INFORMATION GIVEN »
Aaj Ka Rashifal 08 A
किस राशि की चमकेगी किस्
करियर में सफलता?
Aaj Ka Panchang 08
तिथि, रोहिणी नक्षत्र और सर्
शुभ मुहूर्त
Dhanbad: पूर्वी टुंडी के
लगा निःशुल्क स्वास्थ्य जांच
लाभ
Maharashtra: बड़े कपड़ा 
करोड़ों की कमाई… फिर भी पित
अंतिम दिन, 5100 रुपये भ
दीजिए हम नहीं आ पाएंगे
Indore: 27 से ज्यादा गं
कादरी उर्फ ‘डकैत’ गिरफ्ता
--
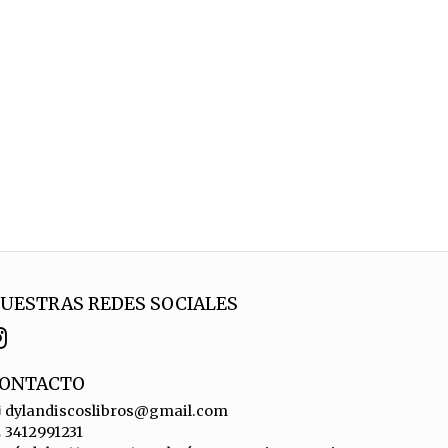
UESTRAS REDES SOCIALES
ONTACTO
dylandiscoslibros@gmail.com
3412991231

EXERCISE OBJECTIVE » The range runs from the line above containing "Aaj Ka Rashifal 08 A" to the line containing "कादरी उर्फ ‘डकैत’ गिरफ्ता", inclusive. Restate those lines word for word and no others.

SOLVED EXERCISE »
Aaj Ka Rashifal 08 A
किस राशि की चमकेगी किस्
करियर में सफलता?
Aaj Ka Panchang 08
तिथि, रोहिणी नक्षत्र और सर्
शुभ मुहूर्त
Dhanbad: पूर्वी टुंडी के
लगा निःशुल्क स्वास्थ्य जांच
लाभ
Maharashtra: बड़े कपड़ा 
करोड़ों की कमाई… फिर भी पित
अंतिम दिन, 5100 रुपये भ
दीजिए हम नहीं आ पाएंगे
Indore: 27 से ज्यादा गं
कादरी उर्फ ‘डकैत’ गिरफ्ता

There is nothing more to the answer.